The Heart of Darkness

The journey starts at 2014 when I was in Barcelona, working at Institute of Space Sciences (CSIC-IEEC). For many times Diego and I had talked about the possible gamma-ray emission from microquasars. Microquasars are binary systems comprising a compact object and a companion star. The material from the companion star accumulates in an accretion disc before falling into the compact object, like water in the whirl above the drain of a bath tub. A part of that matter does not fall down the drain but shoots out at high speed in two narrow jets in opposite directions above and below the rotating accretion disk, influencing the interstellar environment around them. This setting is known from active galaxies called quasars with monstrous black holes with millions of solar masses at their centres that shoot jets tens of thousands of lightyears into the cosmos. Their Galactic scaled-down versions are dubbed as microquasars.
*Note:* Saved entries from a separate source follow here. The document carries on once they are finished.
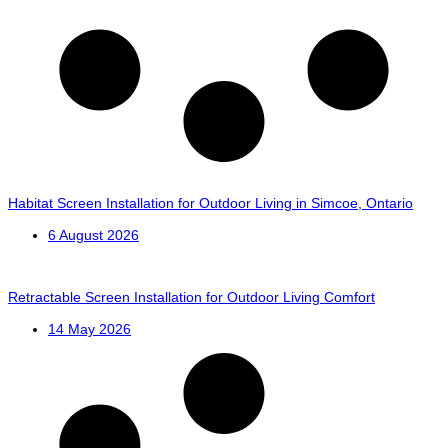
Habitat Screen Installation for Outdoor Living in Simcoe, Ontario
6 August 2026
Retractable Screen Installation for Outdoor Living Comfort
14 May 2026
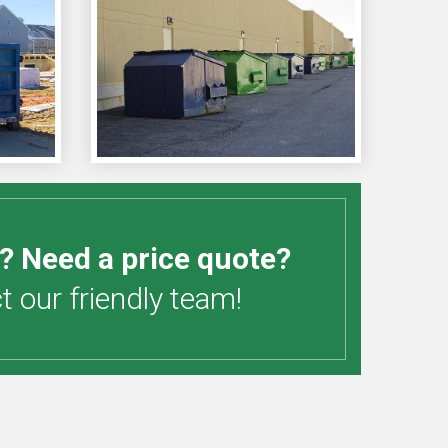
? Need a price quote?
 our friendly team!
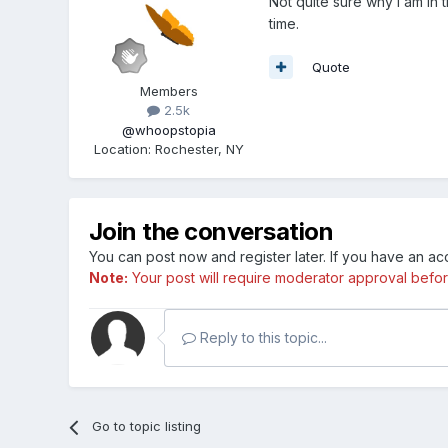
Not quite sure why I am in 
time.
Quote
Members
2.5k
@whoopstopia
Location
:
Rochester, NY
Join the conversation
You can post now and register later. If you have an a
Note:
Your post will require moderator approval before i
Reply to this topic...
Go to topic listing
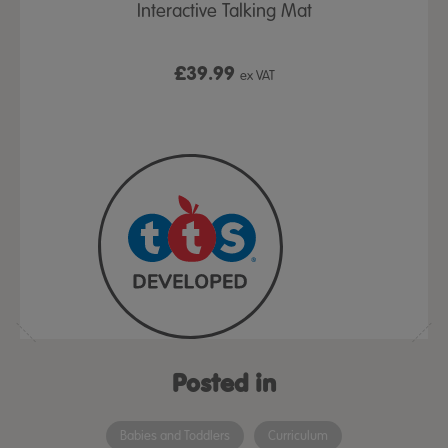
ulary Bag
Interactive Talking Mat
Talking-
£39.99
x VAT
ex VAT
From
Posted in
Babies and Toddlers
Curriculum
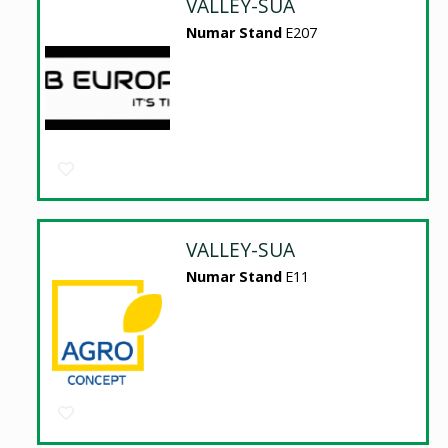
VALLEY-SUA
Numar Stand
E207
VALLEY-SUA
Numar Stand
E11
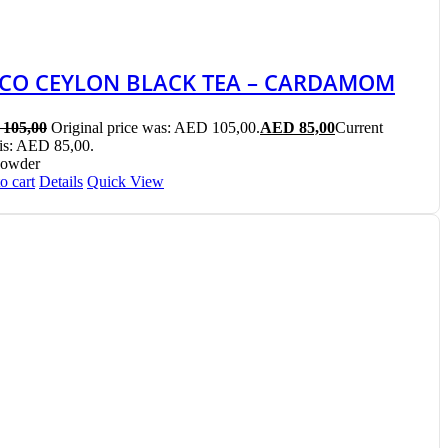
ICO CEYLON BLACK TEA – CARDAMOM
105,00
Original price was: AED 105,00.
AED
85,00
Current
 is: AED 85,00.
Powder
o cart
Details
Quick View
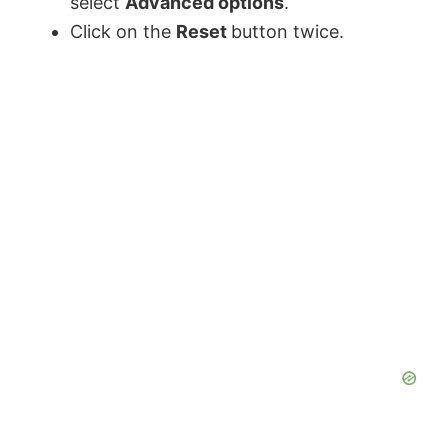
select
Advanced options
.
Click on the
Reset
button twice.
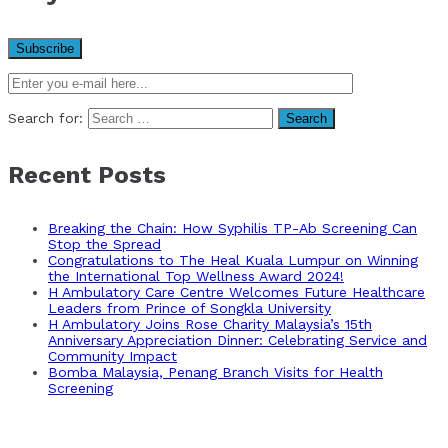
Search for:
Recent Posts
Breaking the Chain: How Syphilis TP-Ab Screening Can
Stop the Spread
Congratulations to The Heal Kuala Lumpur on Winning
the International Top Wellness Award 2024!
H Ambulatory Care Centre Welcomes Future Healthcare
Leaders from Prince of Songkla University
H Ambulatory Joins Rose Charity Malaysia’s 15th
Anniversary Appreciation Dinner: Celebrating Service and
Community Impact
Bomba Malaysia, Penang Branch Visits for Health
Screening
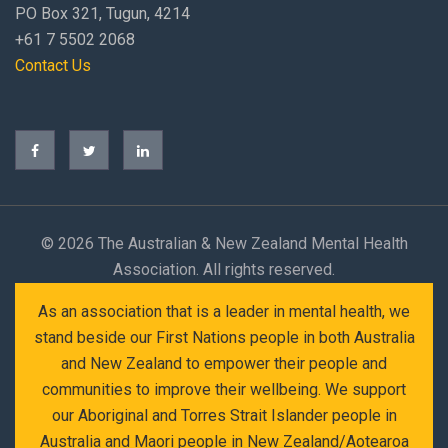
PO Box 321, Tugun, 4214
+61 7 5502 2068
Contact Us
©
2026 The Australian & New Zealand Mental Health
Association. All rights reserved.
As an association that is a leader in mental health, we
stand beside our First Nations people in both Australia
and New Zealand to empower their people and
communities to improve their wellbeing. We support
our Aboriginal and Torres Strait Islander people in
Australia and Maori people in New Zealand/Aotearoa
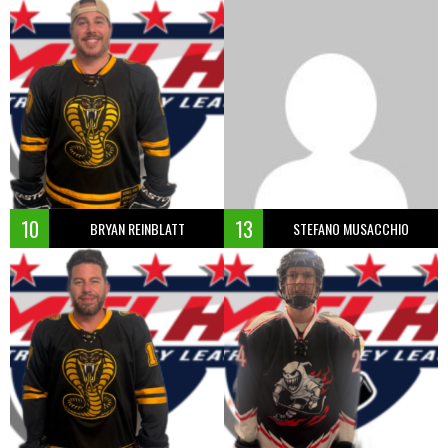
10
13
BRYAN REINBLATT
STEFANO MUSACCHIO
As powerful particle accelerators in the Galaxy, gamma-ray emissions are expected from microquasar systems but none was conclusively detected by then.
After several discussions during the period of NewCompstar School 2014 at Barcelona, we chose SS 433, a unique microquasar with powerful jets and outflows, as our target for gamma-ray emission. SS 433 locates in the constellation Aquila, consists of a giant star with about 30 solar masses and a black hole with about 10 to 20 solar masses. Its powerful jet and outflows continuously eject materials to the interstellar space, inflating a nebula around it, the W50 nebula.
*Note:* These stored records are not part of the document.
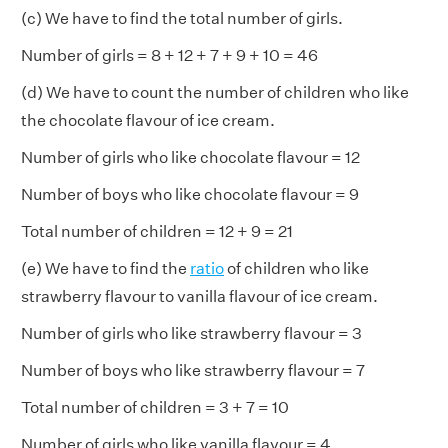
(c) We have to find the total number of girls.
Number of girls = 8 + 12 + 7 + 9 + 10 = 46
(d) We have to count the number of children who like
the chocolate flavour of ice cream.
Number of girls who like chocolate flavour = 12
Number of boys who like chocolate flavour = 9
Total number of children = 12 + 9 = 21
(e) We have to find the
ratio
of children who like
strawberry flavour to vanilla flavour of ice cream.
Number of girls who like strawberry flavour = 3
Number of boys who like strawberry flavour = 7
Total number of children = 3 + 7 = 10
Number of girls who like vanilla flavour = 4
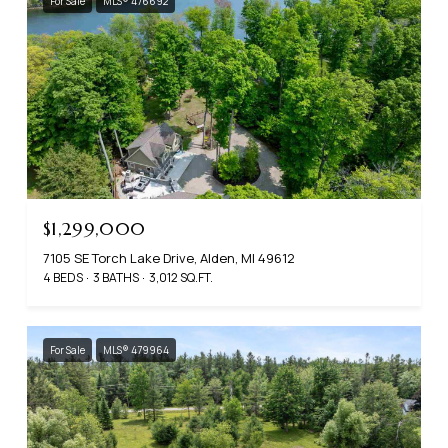
For Sale
MLS® 476692
$1,299,000
7105 SE Torch Lake Drive, Alden, MI 49612
4 BEDS
3 BATHS
3,012 SQ.FT.
For Sale
MLS® 479964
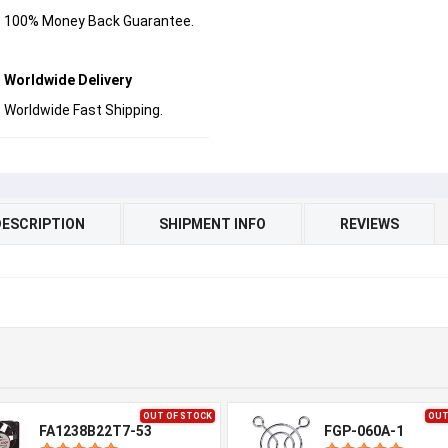
100% Money Back Guarantee.
Worldwide Delivery
Worldwide Fast Shipping.
DESCRIPTION
SHIPMENT INFO
REVIEWS
OUT OF STOCK
OUT
FA1238B22T7-53
FGP-060A-1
Analyzing six years of Fermi/LAT data, no significant gamma-ray emission could be firmly attributed to SS 433 by then. We continuously monitored the source and began the long waiting. After five years, in 2019, a gamma-ray source, Fermi J1913+0515, is identified to be linked with SS 433, showing periodic flux change with the same period of jet precession in SS 433 system. Fermi J1913+0515 is relatively far from the central binary and the jet terminal lobes. It lies in a dark area, and the only notable thing at the location of the gamma-ray excess is a cloud which is ~ 100 light years away from the central black hole.

Detecting a periodicity from SS 433 is actually something expected and predicted, since the precession period itself is long-known. But why the location of the source does not match SS 443 or the jets? What is the origin of the gamma-ray heartbeat from the cloud? We tried direct periodic illumination of the cloud by the jet but it seems unlikely. The helical morphology of the jets is lost after several precession cycles, because of interaction with the surrounding interstellar medium. On the other hand, Fermi J1913+0515 is not located within the extrapolated jet cone. An alternative source for high energy particle injection could be the relativistic equatorial outflow, which precesses in solidarity with the jet and the accretion disk, having a favorable geometry. Through anisotropic diffusion along a flux tube, protons in the relativistic equatorial outflow from SS 433 injected to the cloud region may explain the gamma-ray heartbeat we observed. To maintaining the periodic coherence, it requires the protons to interact in a small clump or cusp of dense molecular clouds. To test this, we just finished 16 hours of observation with IRAM 30m telescope in August 2020. These new observations will help us to identify the expected dense molecular clouds, test and further constrain the possible hadronic origin of the GeV heartbeat observed in Fermi J1913+0515.
The story of SS 433 is to be continued.